Dear desktop, welcome back
How are you doing? Are you still hanging in there? It's been tough, I know. People have talked about you being dead for a while but you don't listen, you just keep moving along. I'll admit, there were some dark times for you. It seemed like only yesterday that every cool new thing was a browser-based application. People were talking about storing everything in the cloud and how the operating system was dead. Vista didn't help matters much and then even Leopard didn't do much to further your cause. If operating systems are dead, the desktop is basically dead, right? Or at least that's what everyone told you.

But you knew. You understood that the desktop is more than just an operating system. It's hardware, storage space, a persistent connection and more control over the entire software experience. Everyone seemed to forget but you read your Maximum PC and kept smiling. It worked out. The desktop is exciting again in a number of interesting ways.

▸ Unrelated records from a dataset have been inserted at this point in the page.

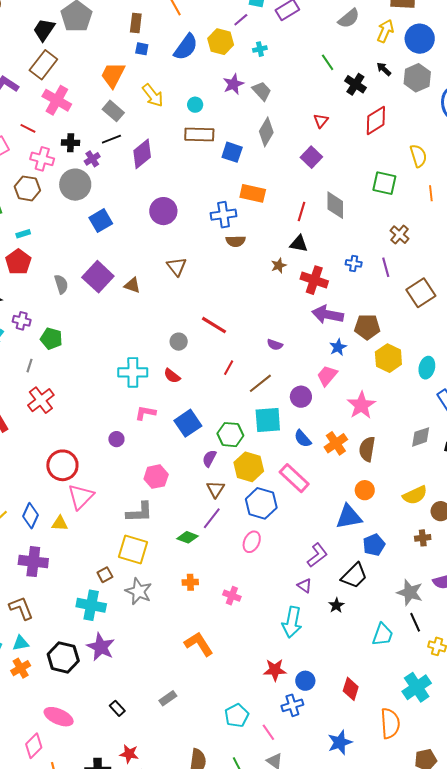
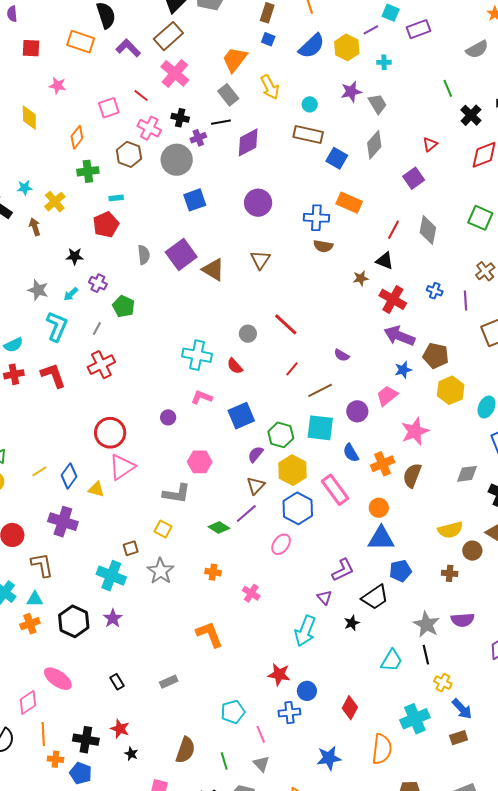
brown triangle: (132, 285) -> (213, 270), size x1.4
orange circle: (365, 490) -> (379, 508), moved
yellow square: (133, 550) -> (163, 529), size x0.6
purple star: (101, 647) -> (113, 618), size x0.7

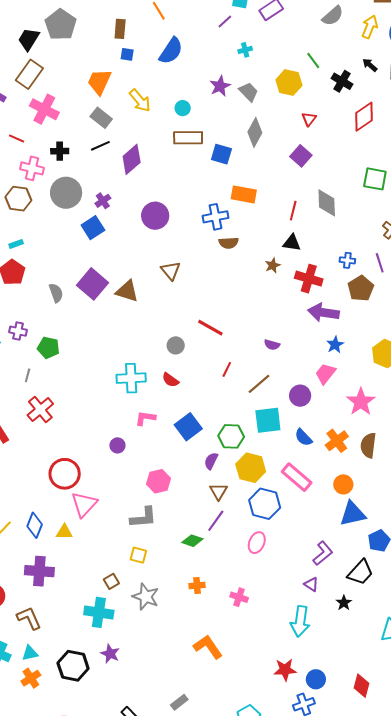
yellow hexagon: (347, 47) -> (289, 83), moved
purple cross: (198, 138) -> (103, 201), moved
brown pentagon: (436, 356) -> (361, 288), moved, turned -30

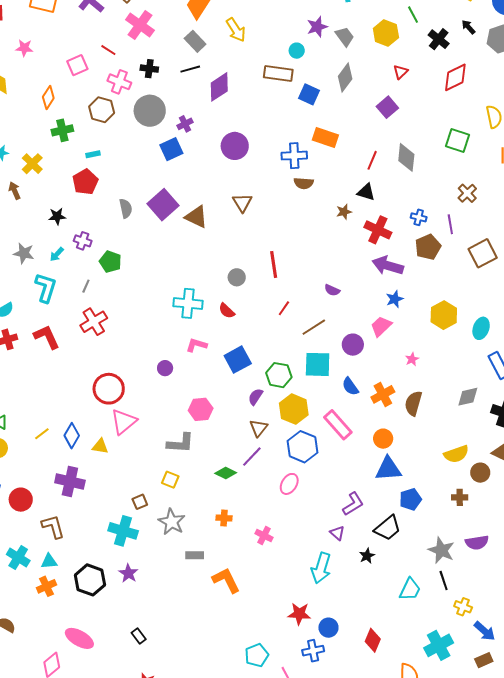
cyan circle: (183, 108) -> (297, 51), moved
red line: (210, 328) -> (274, 265), turned 44
pink star: (361, 402) -> (412, 359), size x0.5
gray rectangle: (179, 702) -> (195, 555), moved, turned 30

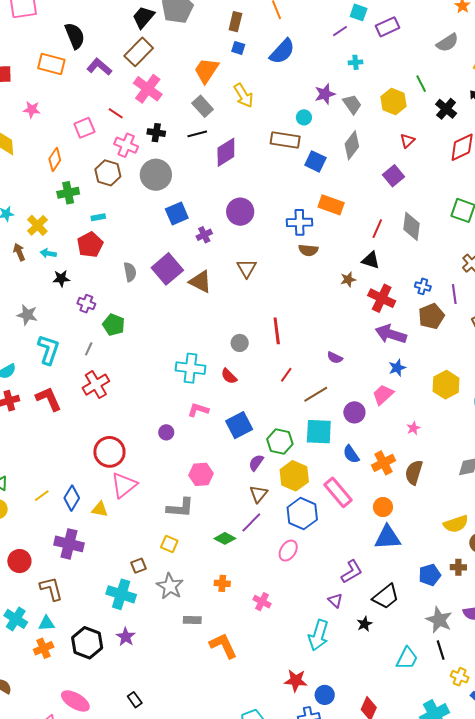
purple cross: (185, 124) -> (204, 235), moved
cyan arrow: (57, 254) -> (48, 253), moved, turned 56
blue pentagon: (410, 499) -> (430, 575), moved

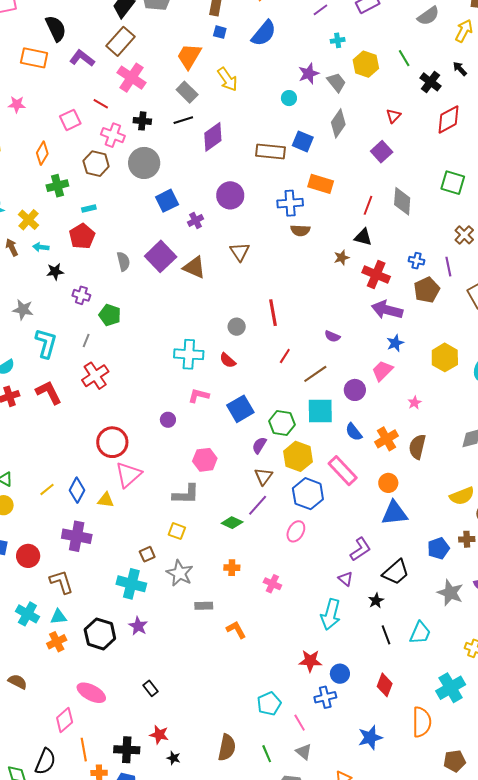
yellow hexagon: (394, 102) -> (366, 64), moved
brown rectangle: (285, 140) -> (270, 152), moved
orange L-shape: (223, 646) -> (236, 630), size x0.7
black line: (441, 650) -> (386, 635), moved

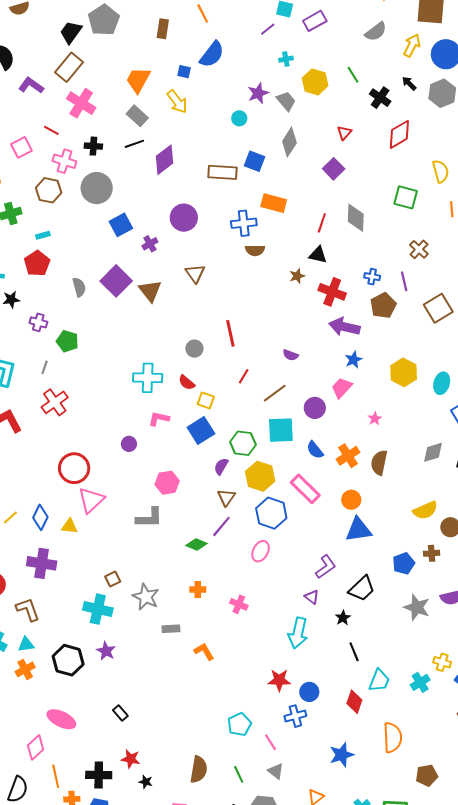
blue square: (220, 32) -> (184, 72), moved
brown triangle: (194, 267) -> (150, 291), turned 30
yellow square: (177, 531) -> (206, 400), moved
cyan trapezoid: (420, 633) -> (379, 681), moved
cyan cross: (451, 688) -> (420, 682), moved, size x0.7

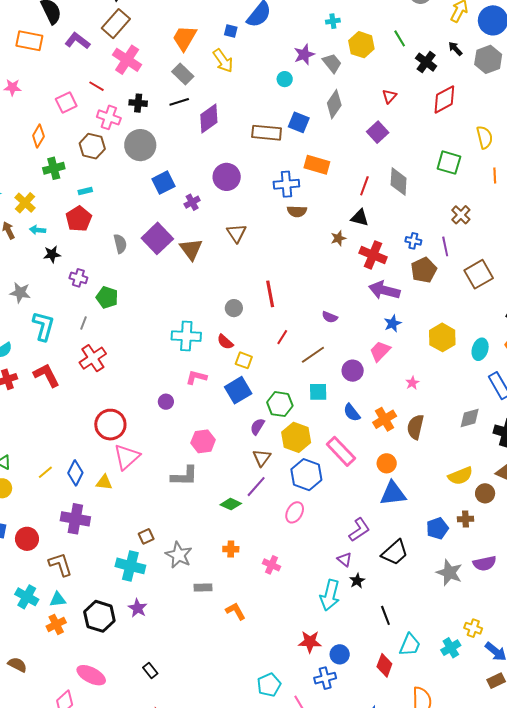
cyan square: (281, 430) -> (318, 392), size x0.7
black star: (343, 618) -> (357, 581), moved

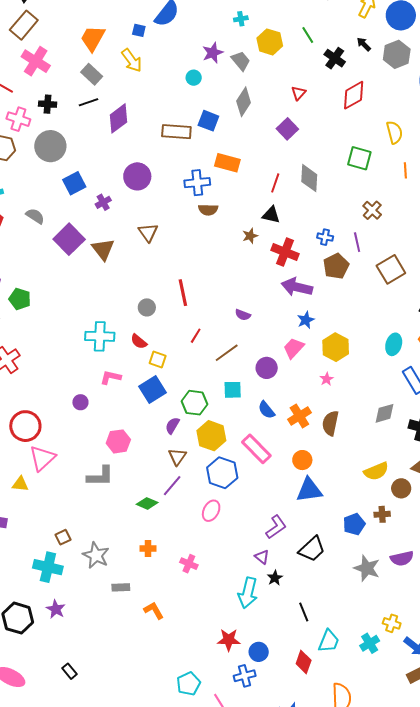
gray semicircle: (120, 244) -> (35, 216), moved, turned -42
yellow hexagon: (442, 337) -> (336, 347), moved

First, people are starting to build desktop applications again. Microsoft, the king of the desktop, has overhauled it's .NET programming model so that people can create great looking desktop applications. It's called WPF and I bet you're pretty excited about that, right? It only runs on Windows but you get hardware acceleration, a great UI and all the shiny bells and whistles of desktop applications. It's like you got a whole new set of clothes. But there's more. Adobe AIR is bringing Flash and HTML/JavaScript to the desktop. People can use web technologies to start building applications for you. It's cross platform so that means it won't matter who operating system you're running. Then there are things like Google Gears and Mozilla Prism. They use you to go offline and to provide a better web experience. With Prism you can turn any web site into a desktop application with the click of a button. Google Gears uses a SQLite database stored on top of you to let developers read and write data to it for offline use cases. Microsoft, Adobe, Google, Mozilla - that's a big list. It must feel good to have big names encouraging developers to use you again.

But that isn't the most interesting part, is it? I remember you talking about how you were annoyed so many people were talking about the browser without reminding people that the browser was a desktop application. Now that area is heating up. This dustup between Safari and Mozilla? It's over a desktop application! Why? Because the desktop is important. It's the most valuable place. From there you can control the search path, you can control the experience and you can keep rolling out updates. It's easy to leave a webpage and never come back. But uninstalling a desktop application? A browser? That's harder. And I bet you're excited that browsers are looking more and more like avenues into the desktop. They've got offline storage, extensions, and think about how they'll evolve. More desktop-centric? Seems to be going that way.

So welcome back desktop. We've missed you. So now that everyone is paying attention to you, try not to let it go to your head. The tech crowd is fickle. Just keep showing off and making sure people understand why you're important. I'd also make sure to talk to cloud. She's got a lot of interesting stuff going on. Maybe you two could get some little desktop/cloud babies. That would be the ultimate union. The desktop and the cloud together.